4 mar 2012

Las otras



Paseaba con mi cámara fotográfica por la explanada de esta hermosa Catedral de Tarragona, disfrutando embobado del nutrido y me atrevería a decir extenso mercadillo de antigüedades que se diseminaba por el entorno y calles adyacentes.
Entre tanto objeto de rancio abolengo, me fijé en estas cinco muñecas de apariencia bastante antigua y en un estado más que aceptable.
Mientras me entretenía fotografiándolas, me vino a la cabeza la película “Los Otros”, concretamente la escena en la que Grace (Nicole Kidman) descubre un álbum de fotos de difuntos, entre las que están los criados de la casa en la que habita.
Por macabro que parezca fue una costumbre real. A finales del S.XIX y principios del XX los fallecidos eran retratados como personas vivas, en pose de dormir y vestidos con su mejor traje, para que sus parientes pudieran recordarlos como en vida. No se trataba de algo macabro, como podemos pensar hoy, sino un hábito que acompañó a la comercialización de la fotografía y que ya existía mediante dibujos o cuadros.

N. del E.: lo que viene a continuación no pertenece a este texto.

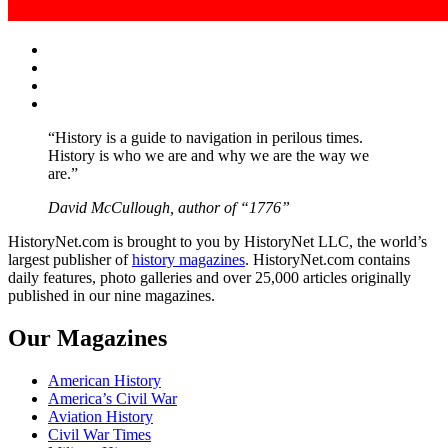
Facebook
Twitter
Instagram
YouTube
“History is a guide to navigation in perilous times.
History is who we are and why we are the way we
are.”
David McCullough, author of “1776”
HistoryNet.com is brought to you by HistoryNet LLC, the world’s
largest publisher of
history magazines
. HistoryNet.com contains
daily features, photo galleries and over 25,000 articles originally
published in our nine magazines.
Our Magazines
American History
America’s Civil War
Aviation History
Civil War Times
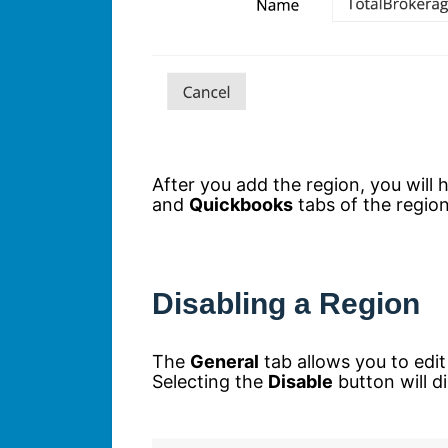
After you add the region, you will
and
Quickbooks
tabs of the region
Disabling a Region
The
General
tab allows you to edi
Selecting the
Disable
button will d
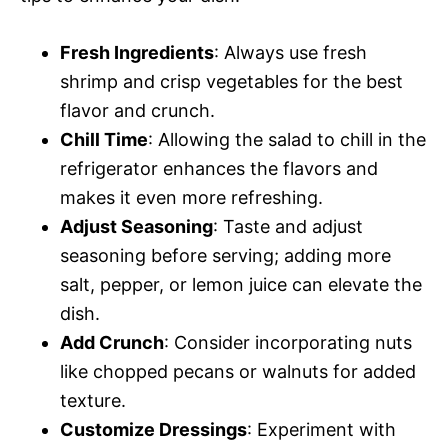
Fresh Ingredients
: Always use fresh
shrimp and crisp vegetables for the best
flavor and crunch.
Chill Time
: Allowing the salad to chill in the
refrigerator enhances the flavors and
makes it even more refreshing.
Adjust Seasoning
: Taste and adjust
seasoning before serving; adding more
salt, pepper, or lemon juice can elevate the
dish.
Add Crunch
: Consider incorporating nuts
like chopped pecans or walnuts for added
texture.
Customize Dressings
: Experiment with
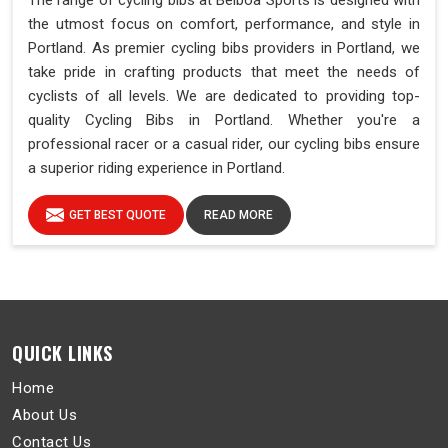
The range of cycling bibs at Belboa Sports is designed with
the utmost focus on comfort, performance, and style in
Portland. As premier cycling bibs providers in Portland, we
take pride in crafting products that meet the needs of
cyclists of all levels. We are dedicated to providing top-
quality Cycling Bibs in Portland. Whether you're a
professional racer or a casual rider, our cycling bibs ensure
a superior riding experience in Portland.
GET BEST QUOTE
READ MORE
QUICK LINKS
Home
About Us
Contact Us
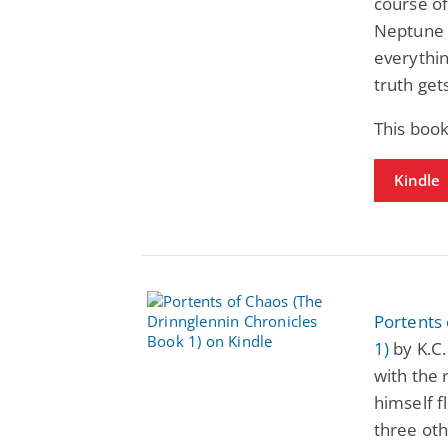
course of
Neptune i
everythin
truth get
This boo
Kindle
Portents 
1)
by K.C.
with the 
himself f
three oth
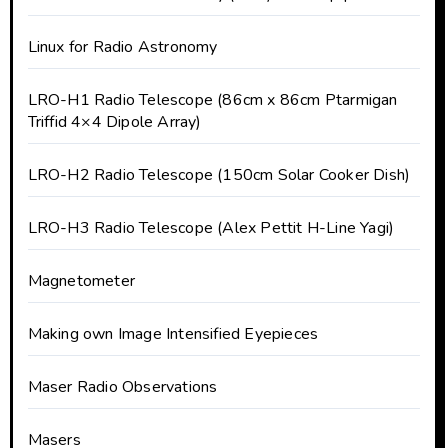
Linux for Radio Astronomy
LRO-H1 Radio Telescope (86cm x 86cm Ptarmigan
Triffid 4×4 Dipole Array)
LRO-H2 Radio Telescope (150cm Solar Cooker Dish)
LRO-H3 Radio Telescope (Alex Pettit H-Line Yagi)
Magnetometer
Making own Image Intensified Eyepieces
Maser Radio Observations
Masers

Cogí una de ellas, la del vestido blanco. Me estaba planteando regalársela a mi mujer para su colección, pero sabía de sobras que estas muñecas le producían mal rollo. Y a mí también. Sólo en una ocasión pude comprarle un bebé de porcelana lo suficientemente gracioso y atractivo, como para ser aceptado en sus estanterías.
Pregunté el precio al vendedor. En orígen parecía demasiado cara, pero le pude sacar una rebajita ya que el mecanismo de apertura de los ojos no funcionaba. No representaba un problema serio porque la mayoría de las veces se puede arreglar sin mucho esfuerzo.
Pagué y mientras esperaba el cambio, volví a echarle una ojeada, para cerciorarme de que no presentara más defectos que los observados al principio.
De repente, me fijé en su boca. Su expresión estaba cambiando. Empezó a sonreirme vagamente, mientras poco a poco iba abriendo los ojos. Eran unos ojos sin pupila, completamente blancos. Totalmente estremecido, no podía apartar la mirada de su cara. Estaba paralizado, sin poder moverme.
Entonces, con una voz profunda y fría me susurró:
-¡ Yo por mi hija, matooo!-
Y con una rapidez inusitada, me clavó una dentellada en el antebrazo, tan aguda y dolorosa que empecé a sangrar abundantemente.
¡¡¡Era ella!!!. ¿Escapó de televisión para empezar una nueva vida? ¡¡¡Nooo, estaba allí, esperando víctimas contra las que descargar su odio!!!.
Casi sin saber lo que hacía, la agarré por la cabeza con la otra mano y la arrojé lejos de mí con toda la fuerza que pude, a la vez que profería un sonoro alarido que hizo volverse asombrados a todos los presentes.
Con un susto tremendo me alejé del lugar, pero no pude evitar volver la vista atrás, alarmado por el enorme griterío que se oía.
La muñeca estaba devorando al vendedor de la paradita y nadie podía separarla de él. Lo estaba destrozando y mucha gente resultaba herida a mordiscos por este especímen incalificable. En poco rato, muy poco, la explanada se cubrió con un enorme manto de sangre.
Cuando quise huir definitivamente de este macabro lugar, ya era tarde. Un incontable gentío me tenía acorralado ante la puerta de la Catedral. Ensangrentados, todos me sonreían y me miraban con los ojos en blanco, carentes de pupilas.
Y, delante de todos ellos estaba la puñetera muñeca con la boca también ahogada en sangre y los brazos en jarras, retándome.